Some had urged the airport’s executives to simply tear it all down and start from scratch because they didn’t think it could be repaired. The added debt, along with the ravages of the Covid-19 pandemic, will weigh on the airport’s results for many years to come.
“It’s extremely important that we get more landing rights from overseas,” said Patrick Muller, the airport’s chief operating officer. “About 90 per cent of the passengers from abroad who come to Germany ultimately want to come to Berlin. But they can’t get here right now on direct flights because of the landing rights situation.”

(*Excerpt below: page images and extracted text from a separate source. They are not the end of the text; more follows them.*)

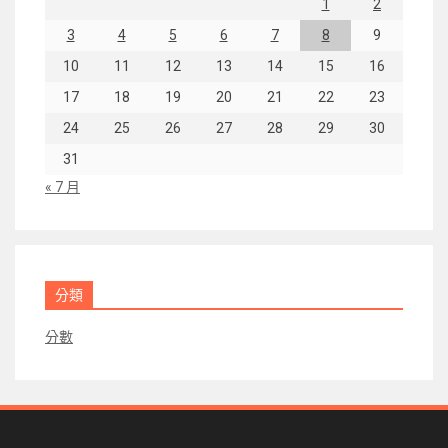
1
2
3
4
5
6
7
8
9
10
11
12
13
14
15
16
17
18
19
20
21
22
23
24
25
26
27
28
29
30
31
« 7 月
分類
分數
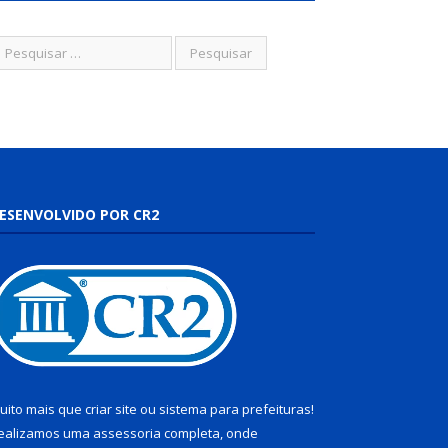
ESENVOLVIDO POR CR2
uito mais que
criar site
ou
sistema para prefeituras
!
ealizamos uma
assessoria
completa, onde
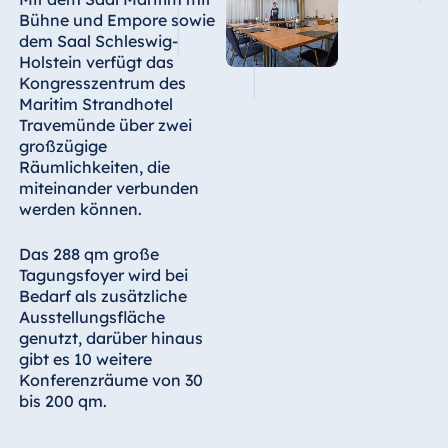
Blue Albena
Bühne und Empore sowie
Hotel Amelia
dem Saal Schleswig-
Holstein verfügt das
Kongresszentrum des
Maritim Strandhotel
Travemünde über zwei
China
großzügige
Hotel Taicang
Räumlichkeiten, die
Garden
miteinander verbunden
Hotel &
werden können.
Conference
Center Taicang
Das 288 qm große
Tagungsfoyer wird bei
Bedarf als zusätzliche
Ausstellungsfläche
genutzt, darüber hinaus
Italien
gibt es 10 weitere
Resort Calabria
Konferenzräume von 30
bis 200 qm.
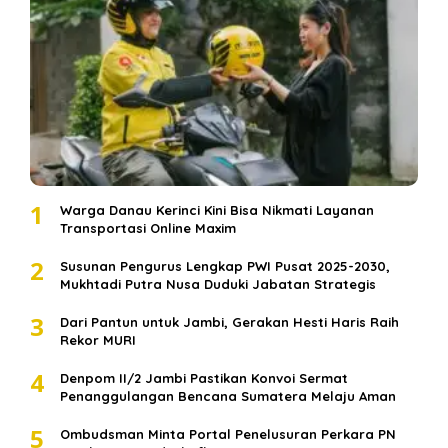
1
Warga Danau Kerinci Kini Bisa Nikmati Layanan
Transportasi Online Maxim
2
Susunan Pengurus Lengkap PWI Pusat 2025-2030,
Mukhtadi Putra Nusa Duduki Jabatan Strategis
3
Dari Pantun untuk Jambi, Gerakan Hesti Haris Raih
Rekor MURI
4
Denpom II/2 Jambi Pastikan Konvoi Sermat
Penanggulangan Bencana Sumatera Melaju Aman
5
Ombudsman Minta Portal Penelusuran Perkara PN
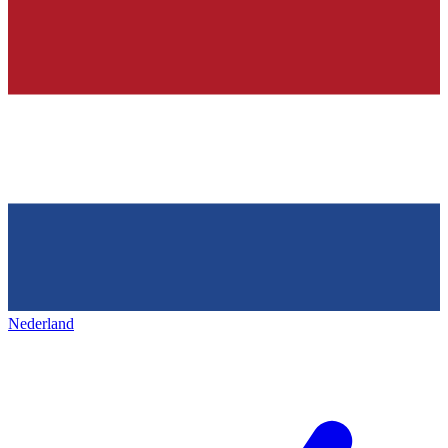
Nederland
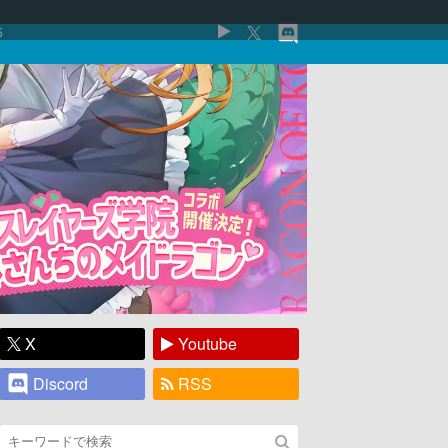
5
X
Youtube
Discord
RSS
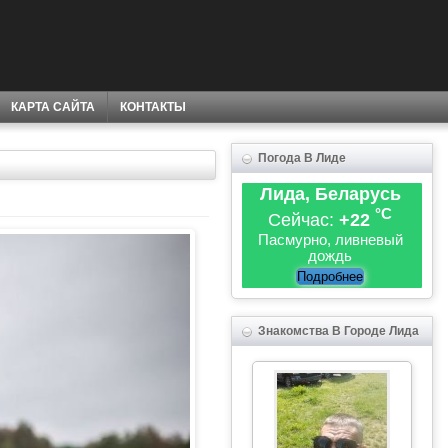
КАРТА САЙТА
КОНТАКТЫ
Погода В Лиде
Лида, Беларусь
°C
Сейчас:
+22
Пасмурно, ливневый
дождь
Подробнее
Знакомства В Городе Лида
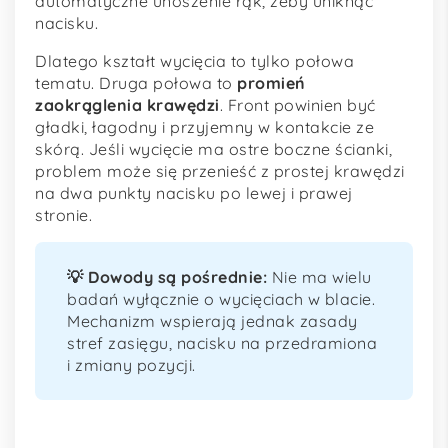
automatyczne unoszenie rąk, żeby uniknąć
nacisku.
Dlatego kształt wycięcia to tylko połowa
tematu. Druga połowa to
promień
zaokrąglenia krawędzi
. Front powinien być
gładki, łagodny i przyjemny w kontakcie ze
skórą. Jeśli wycięcie ma ostre boczne ścianki,
problem może się przenieść z prostej krawędzi
na dwa punkty nacisku po lewej i prawej
stronie.
💡 Dowody są pośrednie:
Nie ma wielu
badań wyłącznie o wycięciach w blacie.
Mechanizm wspierają jednak zasady
stref zasięgu, nacisku na przedramiona
i zmiany pozycji.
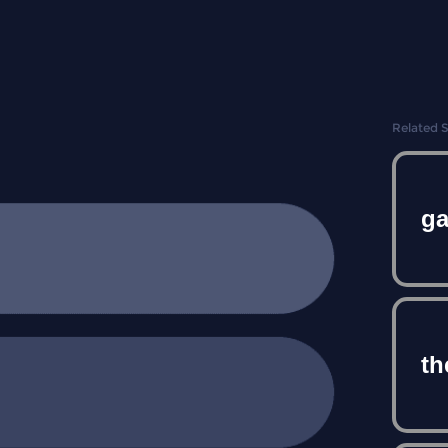
Related 
ga
th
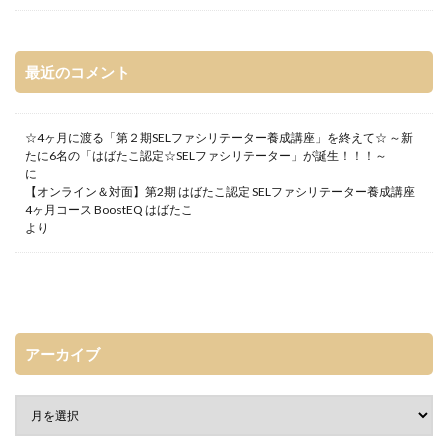
最近のコメント
☆4ヶ月に渡る「第２期SELファシリテーター養成講座」を終えて☆ ～新
たに6名の「はばたこ認定☆SELファシリテーター」が誕生！！！～
に
【オンライン＆対面】第2期 はばたこ認定 SELファシリテーター養成講座
4ヶ月コース BoostEQ はばたこ
より
アーカイブ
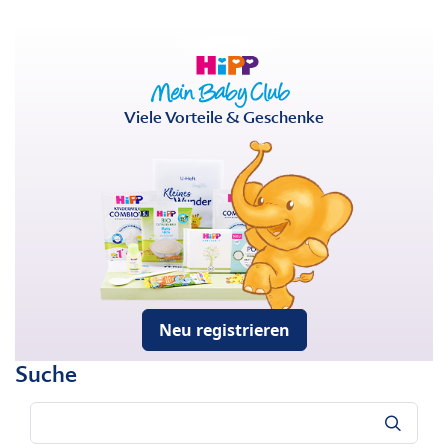
Viele Vorteile & Geschenke
Neu registrieren
Suche
Suche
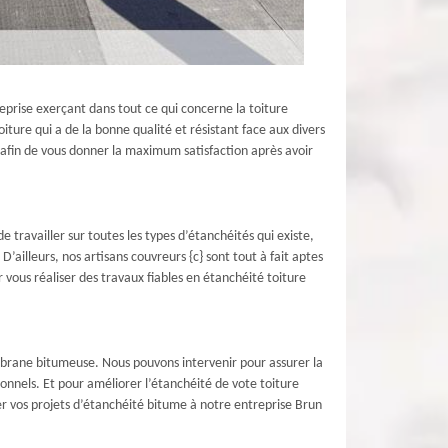
prise exerçant dans tout ce qui concerne la toiture
ture qui a de la bonne qualité et résistant face aux divers
l afin de vous donner la maximum satisfaction après avoir
 travailler sur toutes les types d’étanchéités qui existe,
ailleurs, nos artisans couvreurs {c} sont tout à fait aptes
vous réaliser des travaux fiables en étanchéité toiture
brane bitumeuse. Nous pouvons intervenir pour assurer la
nnels. Et pour améliorer l’étanchéité de vote toiture
fier vos projets d’étanchéité bitume à notre entreprise Brun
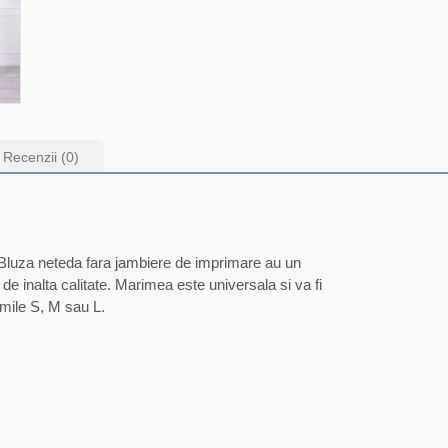
Recenzii (0)
. Bluza neteda fara jambiere de imprimare au un
l de inalta calitate. Marimea este universala si va fi
mile S, M sau L.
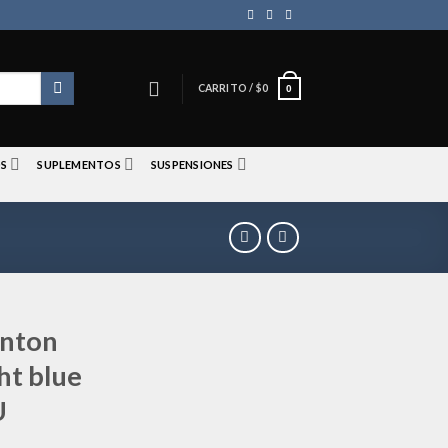
CARRITO /
$
0
0
S
SUPLEMENTOS
SUSPENSIONES
onton
ht blue
U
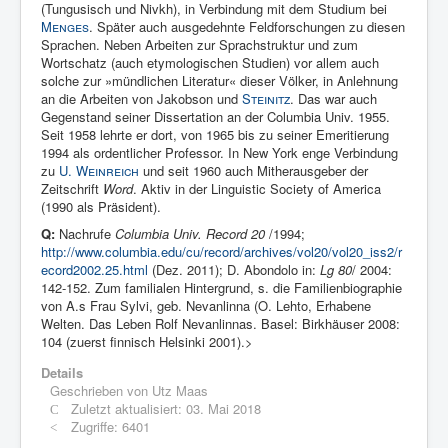
(Tungusisch und Nivkh), in Verbindung mit dem Studium bei
Menges
. Später auch ausgedehnte Feldforschungen zu diesen
Sprachen. Neben Arbeiten zur Sprachstruktur und zum
Wortschatz (auch etymologischen Studien) vor allem auch
solche zur »mündlichen Literatur« dieser Völker, in Anlehnung
an die Arbeiten von Jakobson und
Steinitz
. Das war auch
Gegenstand seiner Dissertation an der Columbia Univ. 1955.
Seit 1958 lehrte er dort, von 1965 bis zu seiner Emeritierung
1994 als ordentlicher Professor. In New York enge Verbindung
zu
U. Weinreich
und seit 1960 auch Mitherausgeber der
Zeitschrift
Word
. Aktiv in der Linguistic Society of America
(1990 als Präsident).
Q:
Nachrufe
Columbia Univ. Record 20
/1994;
http://www.columbia.edu/cu/record/archives/vol20/vol20_iss2/r
ecord2002.25.html
(Dez. 2011); D. Abondolo in:
Lg 80
/ 2004:
142-152. Zum familialen Hintergrund, s. die Familienbiographie
von A.s Frau Sylvi, geb. Nevanlinna (O. Lehto, Erhabene
Welten. Das Leben Rolf Nevanlinnas. Basel: Birkhäuser 2008:
104 (zuerst finnisch Helsinki 2001).>
Details
Geschrieben von
Utz Maas
Zuletzt aktualisiert: 03. Mai 2018
Zugriffe: 6401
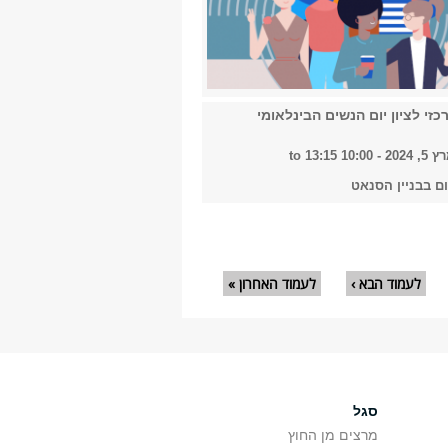
כזי לציון יום הנשים הבינלאומי
202 -
10:00
to
13:15
ום בבניין הסנאט
לעמוד הבא ›
לעמוד האחרון »
סגל
מרצים מן החוץ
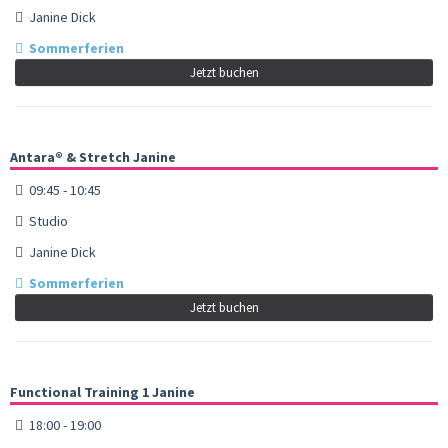
Janine Dick
Sommerferien
Jetzt buchen
Antara® & Stretch Janine
09:45 - 10:45
Studio
Janine Dick
Sommerferien
Jetzt buchen
Functional Training 1 Janine
18:00 - 19:00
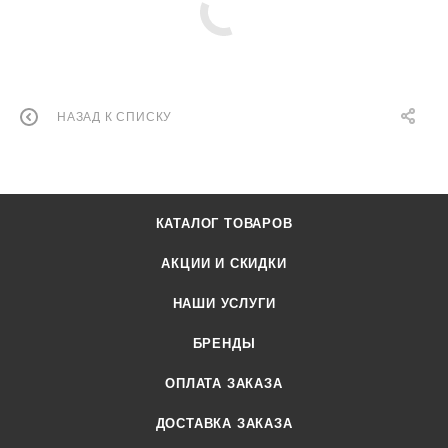
НАЗАД К СПИСКУ
КАТАЛОГ ТОВАРОВ
АКЦИИ И СКИДКИ
НАШИ УСЛУГИ
БРЕНДЫ
ОПЛАТА ЗАКАЗА
ДОСТАВКА ЗАКАЗА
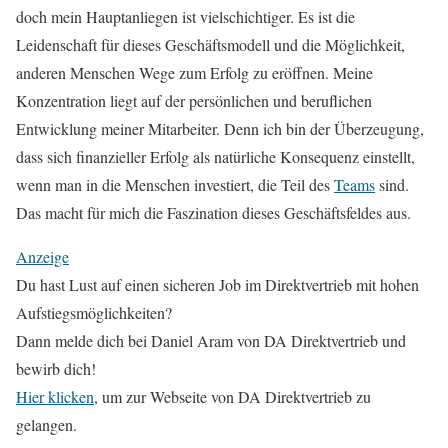
doch mein Hauptanliegen ist vielschichtiger. Es ist die
Leidenschaft für dieses Geschäftsmodell und die Möglichkeit,
anderen Menschen Wege zum Erfolg zu eröffnen. Meine
Konzentration liegt auf der persönlichen und beruflichen
Entwicklung meiner Mitarbeiter. Denn ich bin der Überzeugung,
dass sich finanzieller Erfolg als natürliche Konsequenz einstellt,
wenn man in die Menschen investiert, die Teil des
Teams
sind.
Das macht für mich die Faszination dieses Geschäftsfeldes aus.
Anzeige
Du hast Lust auf einen sicheren Job im Direktvertrieb mit hohen
Aufstiegsmöglichkeiten?
Dann melde dich bei Daniel Aram von DA Direktvertrieb und
bewirb dich!
Hier klicken
, um zur Webseite von DA Direktvertrieb zu
gelangen.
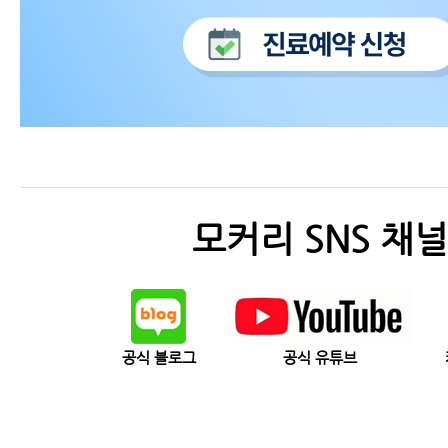
모커리 SNS 채널
공식 블로그
공식 유튜브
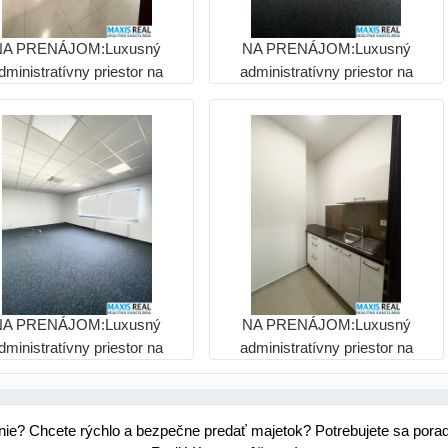
NA PRENÁJOM:Luxusný
NA PRENÁJOM:Luxusný
dministratívny priestor na
administratívny priestor na
prenájom – 300 m² pre
prenájom – 300 m² pre
náročných
náročných
NA PRENÁJOM:Luxusný
NA PRENÁJOM:Luxusný
dministratívny priestor na
administratívny priestor na
prenájom – 300 m² pre
prenájom – 300 m² pre
náročných
náročných
nie? Chcete rýchlo a bezpečne predať majetok? Potrebujete sa pora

Muller said it was not only business leaders from China and Germany who were eager to fly between those two countries but also artists, start-up companies, real estate investors and people from the gaming community were coming to Berlin in large numbers for more than the last decade.
“There is plenty of demand from China and Southeast Asia but the landing rights aren’t there yet,” he added. “Southeast Asia has huge potential for us and we know the demand is there. It’s only a rights’ issue now.”